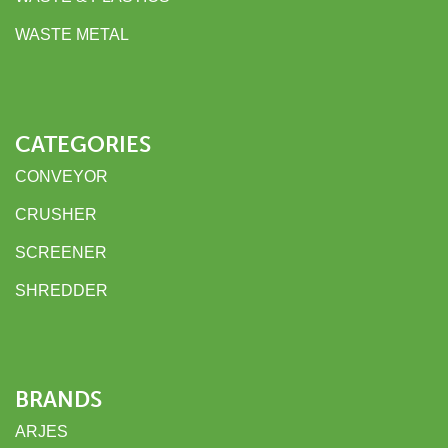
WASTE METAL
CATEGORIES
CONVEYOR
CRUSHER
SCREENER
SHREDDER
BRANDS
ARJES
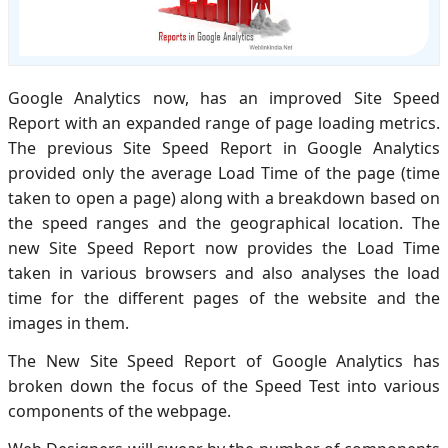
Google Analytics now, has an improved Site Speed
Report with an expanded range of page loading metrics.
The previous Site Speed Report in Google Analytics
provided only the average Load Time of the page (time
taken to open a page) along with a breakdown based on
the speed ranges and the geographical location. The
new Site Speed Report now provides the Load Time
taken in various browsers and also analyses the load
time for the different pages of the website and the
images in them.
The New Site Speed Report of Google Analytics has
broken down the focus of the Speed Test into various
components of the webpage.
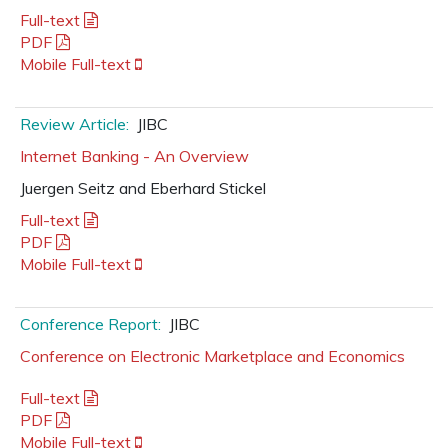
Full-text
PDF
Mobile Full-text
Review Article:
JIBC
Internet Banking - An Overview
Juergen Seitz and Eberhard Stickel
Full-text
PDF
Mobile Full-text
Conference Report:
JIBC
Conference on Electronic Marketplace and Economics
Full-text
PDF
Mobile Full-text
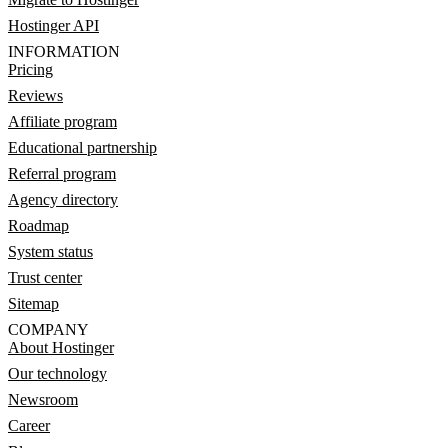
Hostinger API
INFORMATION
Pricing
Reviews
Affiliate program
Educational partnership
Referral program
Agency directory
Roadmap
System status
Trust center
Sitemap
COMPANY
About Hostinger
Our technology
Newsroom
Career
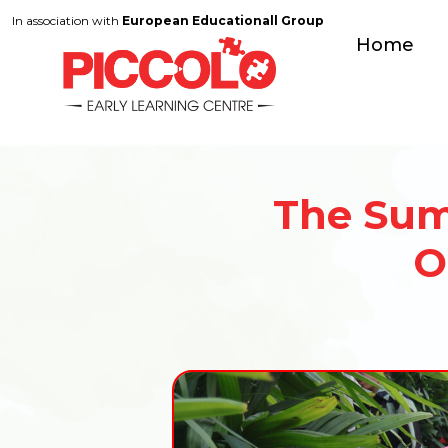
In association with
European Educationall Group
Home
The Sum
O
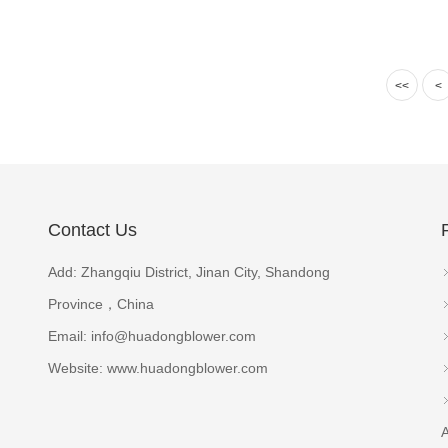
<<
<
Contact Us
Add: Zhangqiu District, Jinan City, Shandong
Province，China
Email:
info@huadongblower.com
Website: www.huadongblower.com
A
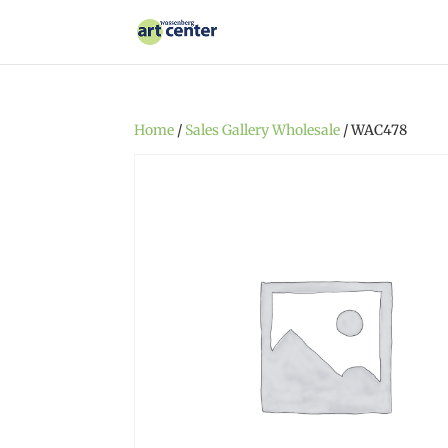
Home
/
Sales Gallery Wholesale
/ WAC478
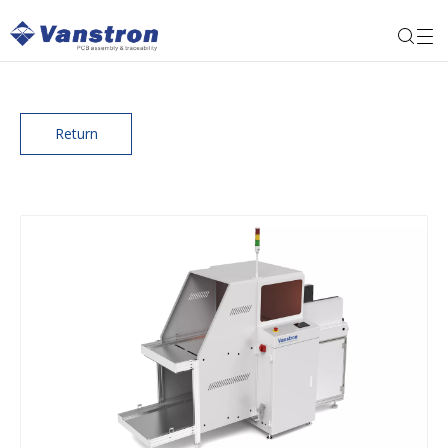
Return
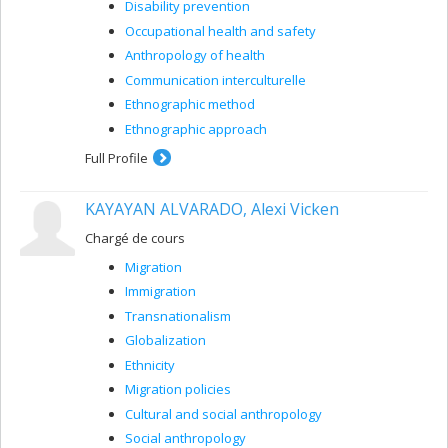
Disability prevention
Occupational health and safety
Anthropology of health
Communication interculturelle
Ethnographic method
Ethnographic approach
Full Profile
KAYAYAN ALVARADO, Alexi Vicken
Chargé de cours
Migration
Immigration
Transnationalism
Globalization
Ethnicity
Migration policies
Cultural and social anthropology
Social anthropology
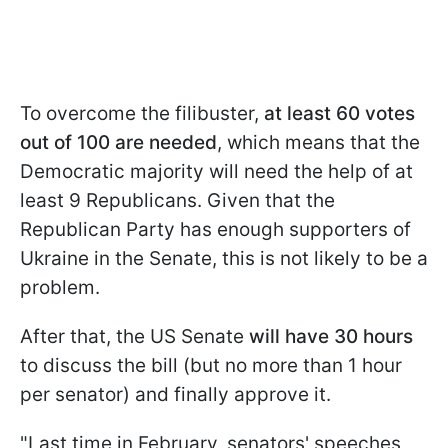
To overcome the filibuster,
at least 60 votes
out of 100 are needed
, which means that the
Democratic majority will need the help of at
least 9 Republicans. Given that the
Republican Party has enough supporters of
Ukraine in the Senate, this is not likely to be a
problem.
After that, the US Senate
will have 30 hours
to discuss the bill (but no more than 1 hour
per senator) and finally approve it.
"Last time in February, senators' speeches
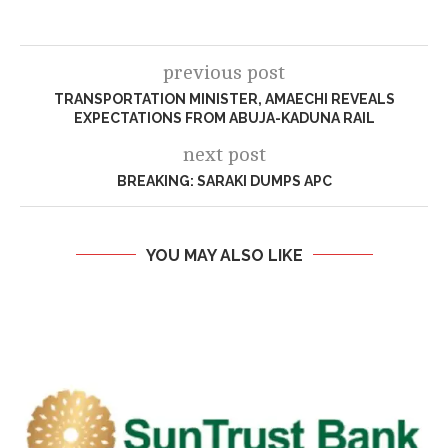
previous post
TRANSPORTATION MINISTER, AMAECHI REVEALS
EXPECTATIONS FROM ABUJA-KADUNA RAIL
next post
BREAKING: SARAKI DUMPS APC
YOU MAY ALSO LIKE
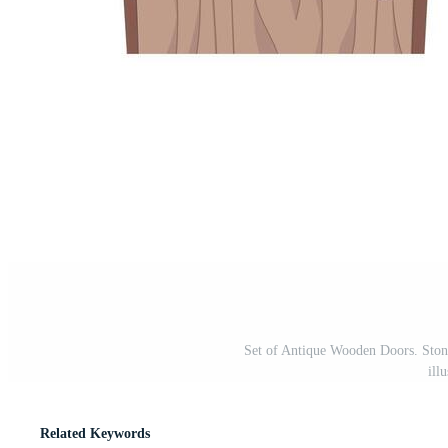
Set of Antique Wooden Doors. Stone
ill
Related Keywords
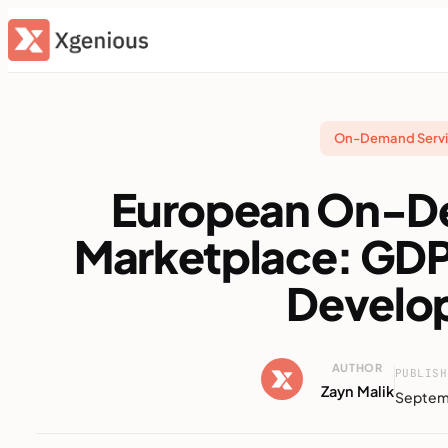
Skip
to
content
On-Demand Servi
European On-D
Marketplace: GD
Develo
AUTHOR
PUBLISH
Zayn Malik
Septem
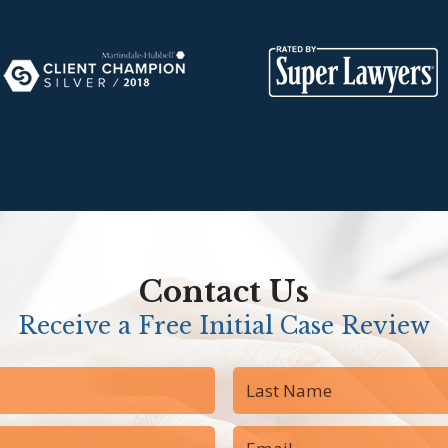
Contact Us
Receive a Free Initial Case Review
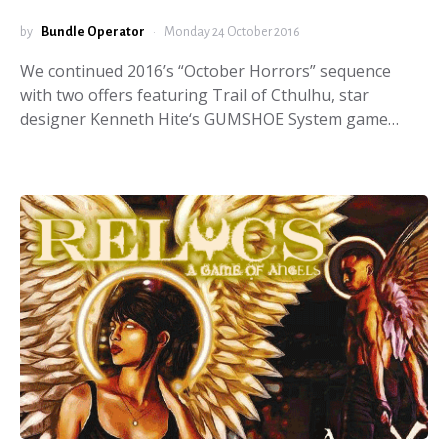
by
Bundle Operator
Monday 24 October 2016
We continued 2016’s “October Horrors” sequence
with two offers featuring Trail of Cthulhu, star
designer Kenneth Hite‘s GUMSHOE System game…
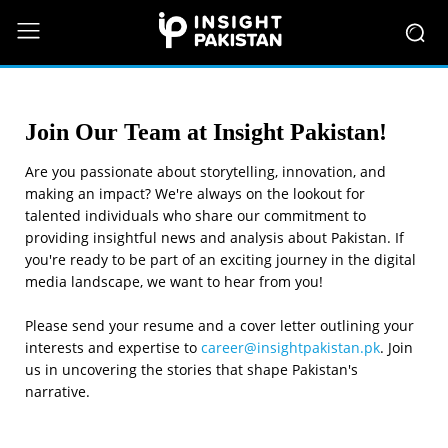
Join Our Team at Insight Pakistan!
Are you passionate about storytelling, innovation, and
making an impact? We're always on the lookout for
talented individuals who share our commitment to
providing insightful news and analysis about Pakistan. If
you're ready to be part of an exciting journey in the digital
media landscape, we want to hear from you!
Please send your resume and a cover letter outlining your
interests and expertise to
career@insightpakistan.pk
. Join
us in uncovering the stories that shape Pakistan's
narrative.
^^^^
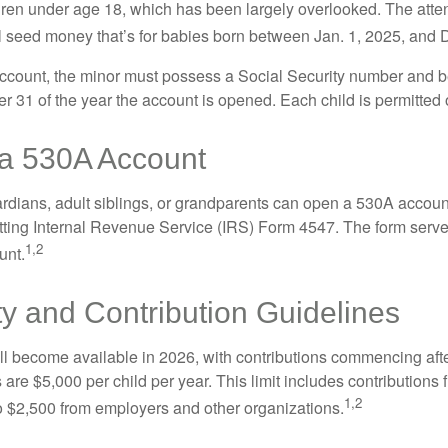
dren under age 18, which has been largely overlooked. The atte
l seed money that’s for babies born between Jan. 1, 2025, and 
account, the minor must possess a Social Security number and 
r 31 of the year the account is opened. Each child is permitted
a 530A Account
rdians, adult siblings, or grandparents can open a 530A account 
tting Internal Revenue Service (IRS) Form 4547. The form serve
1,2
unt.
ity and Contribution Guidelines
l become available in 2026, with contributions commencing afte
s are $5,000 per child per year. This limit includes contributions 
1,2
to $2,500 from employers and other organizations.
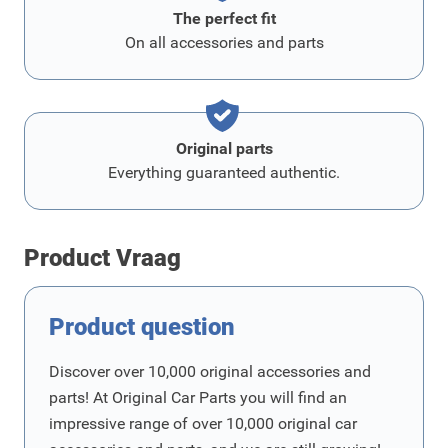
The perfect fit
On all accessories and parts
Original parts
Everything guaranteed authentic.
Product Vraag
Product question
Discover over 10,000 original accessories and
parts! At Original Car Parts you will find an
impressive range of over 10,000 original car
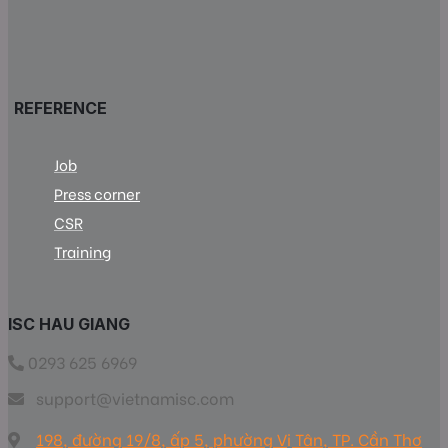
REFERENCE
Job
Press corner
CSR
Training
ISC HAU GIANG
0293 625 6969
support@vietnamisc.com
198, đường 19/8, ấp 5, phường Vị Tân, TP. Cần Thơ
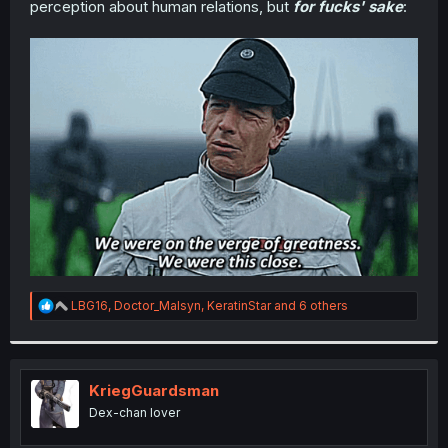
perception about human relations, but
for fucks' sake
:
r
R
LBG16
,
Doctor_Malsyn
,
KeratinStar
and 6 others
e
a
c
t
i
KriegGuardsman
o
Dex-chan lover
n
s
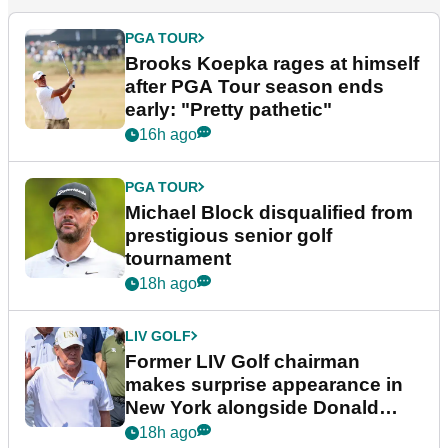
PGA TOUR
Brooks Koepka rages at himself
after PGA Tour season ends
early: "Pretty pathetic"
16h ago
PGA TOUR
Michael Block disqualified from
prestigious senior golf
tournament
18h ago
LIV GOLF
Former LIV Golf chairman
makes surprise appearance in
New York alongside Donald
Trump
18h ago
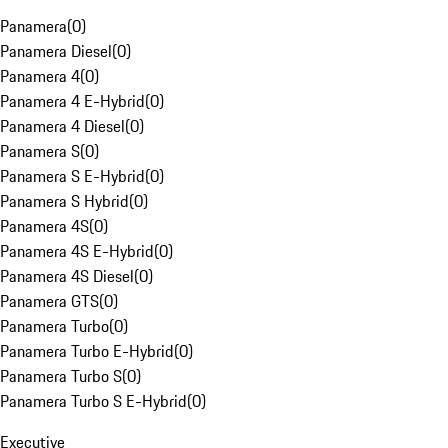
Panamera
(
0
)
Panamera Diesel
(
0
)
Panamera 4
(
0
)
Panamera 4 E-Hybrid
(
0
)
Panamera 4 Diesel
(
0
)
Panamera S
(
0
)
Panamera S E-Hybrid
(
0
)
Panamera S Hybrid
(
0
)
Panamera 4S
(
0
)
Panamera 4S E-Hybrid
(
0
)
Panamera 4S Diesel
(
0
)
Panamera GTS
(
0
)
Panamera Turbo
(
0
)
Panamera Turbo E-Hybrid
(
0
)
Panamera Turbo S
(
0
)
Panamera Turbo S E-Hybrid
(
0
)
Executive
^^^^
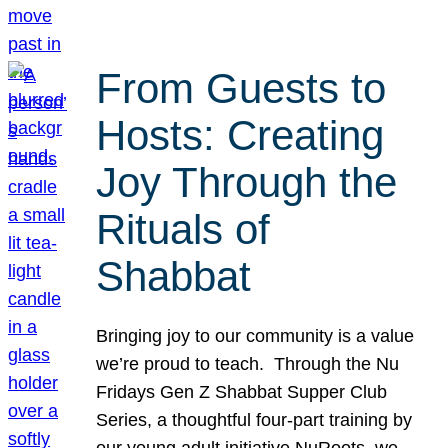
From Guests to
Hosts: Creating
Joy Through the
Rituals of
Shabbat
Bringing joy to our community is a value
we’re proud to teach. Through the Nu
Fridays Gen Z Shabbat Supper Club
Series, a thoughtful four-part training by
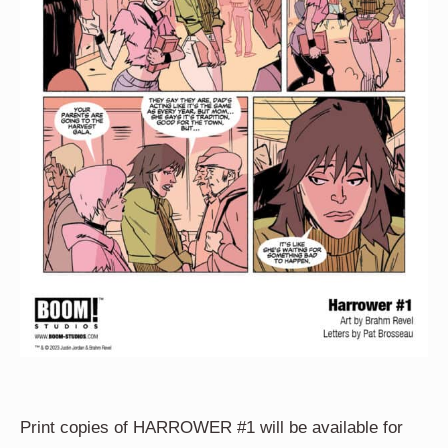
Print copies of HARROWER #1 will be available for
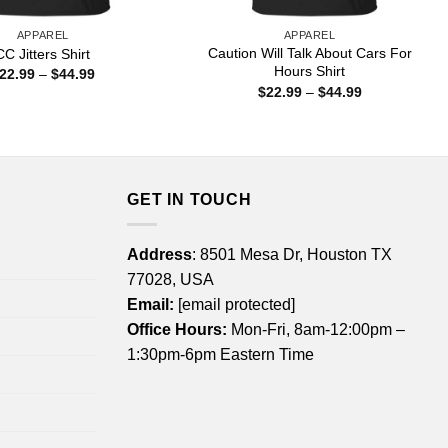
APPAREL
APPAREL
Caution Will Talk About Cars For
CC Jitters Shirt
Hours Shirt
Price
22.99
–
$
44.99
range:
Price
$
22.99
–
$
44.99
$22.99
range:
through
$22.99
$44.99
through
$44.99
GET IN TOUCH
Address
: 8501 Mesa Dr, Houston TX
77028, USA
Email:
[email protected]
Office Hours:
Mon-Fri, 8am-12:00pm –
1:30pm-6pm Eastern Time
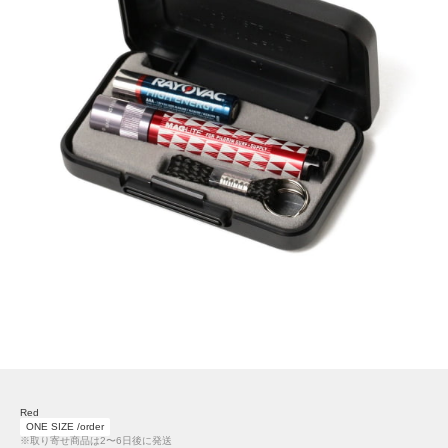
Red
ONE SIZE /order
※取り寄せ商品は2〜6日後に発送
^^^^
**EXERCISE DESCRIPTION**
Work from the entries above. Set down exactly and only the lines from the line with "WASTE METAL" to the line with "The New Site", both included, and leave the pictures out.

**TASK RESPONSE**
WASTE METAL
CATEGORIES
CONVEYOR
CRUSHER
SCREENER
SHREDDER
BRANDS
ARJES
Google Analytics now, has an improved Site Speed
Report with an expanded range of page loading metrics.
The previous Site Speed Report in Google Analytics
provided only the average Load Time of the page (time
taken to open a page) along with a breakdown based on
the speed ranges and the geographical location. The
new Site Speed Report now provides the Load Time
taken in various browsers and also analyses the load
time for the different pages of the website and the
images in them.
The New Site Speed Report of Google Analytics has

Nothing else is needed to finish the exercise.